Outros distúrbios, como a voz anasalada e a rouquidão, costumam ter origens orgânicas e, portanto, mais sérias. “Casos de voz fanha, com omissão e troca de letras, se devem a malformações como lábio leporino e fissura palatina. Quando a criança nasce com um desses problemas, são necessárias cirurgias plásticas de correção e tratamento fonoaudiológico para que a pronúncia das palavras ocorra corretamente. Já a voz rouca, por sua vez, normalmente se inicia por um processo emocional, traumático ou não, e com o tempo vai ser tornando orgânica devido ao uso incorreto da colocação vocal”, diz o especialista, lembrando que o problema é muito comum em profissionais que trabalham utilizando a voz sem impostá-la corretamente, como professores e locutores.
Para a correção rápida dos distúrbios vocais, Simon faz uma análise minuciosa da fala do paciente, com o objetivo de chegar ao posicionamento certo da voz. A partir daí, ensina a maneira correta de pronunciar as sílabas e passa exercícios e um material audiovisual para que a pessoa possa treinar, a fim de fixar e aprimorar a técnica. “Depois disso, o paciente participa, então, das aulas de oratória em grupo, para treinar a fala em situações de estresse e, assim, perder a inibição e manter o tom certo da voz. O carro chefe é a argumentação sob pressão”, conta o fonoaudiólogo.

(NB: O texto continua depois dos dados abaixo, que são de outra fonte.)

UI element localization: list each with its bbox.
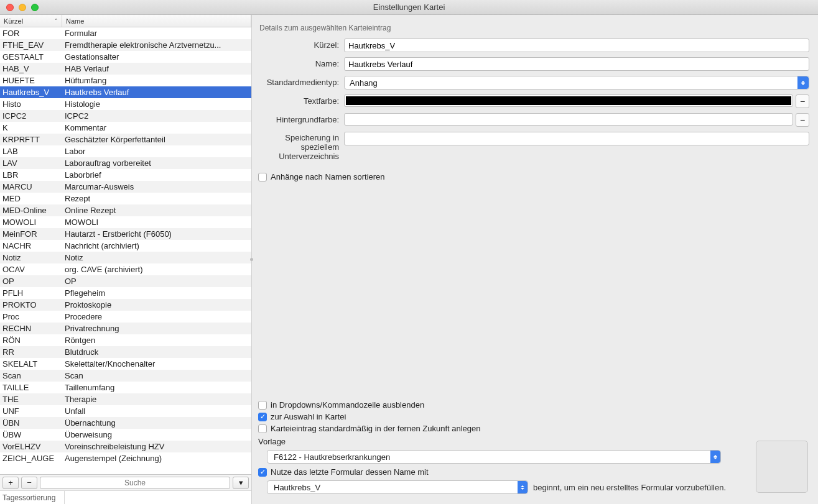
table-row[interactable]: MOWOLIMOWOLI xyxy=(0,216,251,228)
bgcolor-field[interactable] xyxy=(344,113,793,126)
auswahl-checkbox[interactable]: ✓ xyxy=(258,413,267,421)
row-name: Proktoskopie xyxy=(62,299,251,311)
use-last-form-label: Nutze das letzte Formular dessen Name mi… xyxy=(271,467,429,477)
table-row[interactable]: ICPC2ICPC2 xyxy=(0,110,251,122)
table-row[interactable]: MeinFORHautarzt - Erstbericht (F6050) xyxy=(0,228,251,240)
search-input[interactable] xyxy=(40,477,230,488)
table-row[interactable]: PROKTOProktoskopie xyxy=(0,299,251,311)
last-form-select[interactable]: Hautkrebs_V xyxy=(267,480,528,494)
sort-ascending-icon: ˄ xyxy=(55,18,58,24)
row-name: Hautkrebs Verlauf xyxy=(62,86,251,98)
table-row[interactable]: GESTAALTGestationsalter xyxy=(0,51,251,63)
search-field[interactable] xyxy=(40,477,230,489)
table-row[interactable]: ÜBNÜbernachtung xyxy=(0,417,251,429)
table-row[interactable]: HUEFTEHüftumfang xyxy=(0,75,251,86)
table-row[interactable]: VorELHZVVoreinschreibeleistung HZV xyxy=(0,441,251,452)
name-input[interactable] xyxy=(344,57,809,71)
row-name: Augenstempel (Zeichnung) xyxy=(62,452,251,464)
kurzel-input[interactable] xyxy=(344,39,809,52)
table-row[interactable]: THETherapie xyxy=(0,393,251,405)
table-row[interactable]: MED-OnlineOnline Rezept xyxy=(0,204,251,216)
row-name: Rezept xyxy=(62,193,251,204)
table-row[interactable]: HistoHistologie xyxy=(0,98,251,110)
remove-entry-button[interactable]: − xyxy=(21,477,37,489)
row-name: Marcumar-Ausweis xyxy=(62,181,251,193)
table-row[interactable]: ProcProcedere xyxy=(0,311,251,323)
row-kurzel: Proc xyxy=(0,311,62,323)
row-kurzel: MARCU xyxy=(0,181,62,193)
table-row[interactable]: LABLabor xyxy=(0,145,251,157)
column-header-name[interactable]: Name xyxy=(62,15,251,27)
table-row[interactable]: RECHNPrivatrechnung xyxy=(0,323,251,334)
column-header-kurzel[interactable]: Kürzel ˄ xyxy=(0,15,62,27)
row-kurzel: LAV xyxy=(0,157,62,169)
bgcolor-label: Hintergrundfarbe: xyxy=(258,113,344,124)
table-row[interactable]: NotizNotiz xyxy=(0,252,251,263)
template-value: F6122 - Hautkrebserkrankungen xyxy=(274,452,390,462)
table-row[interactable]: UNFUnfall xyxy=(0,405,251,417)
mediatype-select[interactable]: Anhang xyxy=(344,76,809,89)
row-kurzel: Scan xyxy=(0,370,62,382)
bgcolor-clear-button[interactable]: − xyxy=(796,113,809,127)
future-checkbox[interactable] xyxy=(258,424,267,433)
sort-attachments-checkbox[interactable] xyxy=(258,173,267,181)
table-row[interactable]: OCAVorg. CAVE (archiviert) xyxy=(0,263,251,275)
sort-label[interactable]: Tagessortierung xyxy=(0,491,65,504)
row-name: Laborbrief xyxy=(62,169,251,181)
template-select[interactable]: F6122 - Hautkrebserkrankungen xyxy=(267,450,721,464)
row-name: Blutdruck xyxy=(62,346,251,358)
table-row[interactable]: LAVLaborauftrag vorbereitet xyxy=(0,157,251,169)
row-name: org. CAVE (archiviert) xyxy=(62,263,251,275)
row-name: Notiz xyxy=(62,252,251,263)
preview-well[interactable] xyxy=(756,441,808,493)
row-name: HAB Verlauf xyxy=(62,63,251,75)
dropdown-icon xyxy=(710,451,720,463)
table-row[interactable]: RRBlutdruck xyxy=(0,346,251,358)
future-label: Karteieintrag standardmäßig in der ferne… xyxy=(271,424,480,433)
splitter-handle[interactable] xyxy=(249,247,254,272)
row-name: Nachricht (archiviert) xyxy=(62,240,251,252)
table-row[interactable]: KRPRFTTGeschätzter Körperfettanteil xyxy=(0,134,251,145)
name-label: Name: xyxy=(258,57,344,68)
table-header: Kürzel ˄ Name xyxy=(0,15,251,27)
table-row[interactable]: ScanScan xyxy=(0,370,251,382)
table-row[interactable]: PFLHPflegeheim xyxy=(0,287,251,299)
filter-menu-button[interactable]: ▾ xyxy=(233,477,249,489)
entry-list-panel: Kürzel ˄ Name FORFormularFTHE_EAVFremdth… xyxy=(0,15,252,504)
table-row[interactable]: TAILLETaillenumfang xyxy=(0,382,251,393)
add-entry-button[interactable]: + xyxy=(2,477,19,489)
row-kurzel: HUEFTE xyxy=(0,75,62,86)
table-row[interactable]: LBRLaborbrief xyxy=(0,169,251,181)
table-row[interactable]: NACHRNachricht (archiviert) xyxy=(0,240,251,252)
table-row[interactable]: SKELALTSkelettalter/Knochenalter xyxy=(0,358,251,370)
row-name: Formular xyxy=(62,27,251,39)
table-row[interactable]: OPOP xyxy=(0,275,251,287)
textcolor-field[interactable] xyxy=(344,94,793,107)
table-row[interactable]: Hautkrebs_VHautkrebs Verlauf xyxy=(0,86,251,98)
row-name: Online Rezept xyxy=(62,204,251,216)
row-kurzel: ZEICH_AUGE xyxy=(0,452,62,464)
table-row[interactable]: RÖNRöntgen xyxy=(0,334,251,346)
row-kurzel: RECHN xyxy=(0,323,62,334)
sort-spacer xyxy=(65,491,251,504)
table-row[interactable]: ÜBWÜberweisung xyxy=(0,429,251,441)
textcolor-clear-button[interactable]: − xyxy=(796,94,809,108)
row-name: Hüftumfang xyxy=(62,75,251,86)
table-row[interactable]: KKommentar xyxy=(0,122,251,134)
table-row[interactable]: MARCUMarcumar-Ausweis xyxy=(0,181,251,193)
row-name: Voreinschreibeleistung HZV xyxy=(62,441,251,452)
row-kurzel: SKELALT xyxy=(0,358,62,370)
row-kurzel: ÜBW xyxy=(0,429,62,441)
use-last-form-checkbox[interactable]: ✓ xyxy=(258,468,267,477)
table-row[interactable]: FORFormular xyxy=(0,27,251,39)
table-row[interactable]: ZEICH_AUGEAugenstempel (Zeichnung) xyxy=(0,452,251,464)
table-row[interactable]: FTHE_EAVFremdtherapie elektronische Arzt… xyxy=(0,39,251,51)
hide-in-dropdown-checkbox[interactable] xyxy=(258,401,267,410)
row-name: Taillenumfang xyxy=(62,382,251,393)
table-body[interactable]: FORFormularFTHE_EAVFremdtherapie elektro… xyxy=(0,27,251,474)
table-row[interactable]: HAB_VHAB Verlauf xyxy=(0,63,251,75)
storage-input[interactable] xyxy=(344,132,809,145)
mediatype-label: Standardmedientyp: xyxy=(258,76,344,87)
table-row[interactable]: MEDRezept xyxy=(0,193,251,204)
row-name: Histologie xyxy=(62,98,251,110)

A dica mais importante que o especialista dá para quem tem problemas vocais é procurar ouvir a própria voz, seja num sistema de retorno (fone de ouvido ligado a um microfone) ou por meio de uma gravação em vídeo. Ele explica que as pessoas não conseguem reconhecer a própria voz quando ouvem uma gravação, porque a ouvem de forma diferente internamente, por isso é importante escutar como a voz é realmente para ver de que forma é preciso impostá-la e quais exercícios são necessários para melhorá-la.
“Como a maioria dos casos de alterações vocais tem fundo emocional, é importante que a pessoa possa de fato ouvir a sua voz para se liberar de censuras e limitações e, assim, passar a trabalhar todo o seu potencial vocal impostando a voz no tom certo, ou seja, a faixa de frequência onde a voz flui bem e sem esforço excessivo”, explica Simon, lembrando que, no caso das pessoas que sofrem de rouquidão, pode ser necessário acompanhamento de um otorrinolaringologista, para que o médico verifique a existência de problemas vocais.
Para ajudar quem tem a voz muito fina, baixa ou alta, o fonoaudiólogo indica um exercício simples: “o modo mais prático é procurar falar em diferentes tons de voz através da pronúncia de uma mesma palavra de modos diferentes, desde o tom mais grave até o mais agudo. Em seguida, fazer isso com a pronúncia de uma frase. Quando encontrar o tom em que notar que não fez muito esforço para pronunciar a frase com a voz mais encorpada, esse será o tom certo da sua voz”
Outro conselho importante do especialista para os pacientes que falam baixo demais é que tentem se soltar mais, adotando uma postura mais extrovertida e extravasando os sentimentos em voz alta. Ele chama atenção, também, para a necessidade de os pais criarem um ambiente comunicativo em casa, onde as crianças tenham liberdade de falar e se expressar livremente. “Assim elas aprenderão a impostar bem a voz e a ter autoconfiança, que é o que falta em boa parte dos pacientes que chegam ao consultório com distúrbios vocais, e se sairão melhor ao construir relacionamentos e iniciar a carreira profissional”, diz o fonoaudiólogo Simon Wajntraub.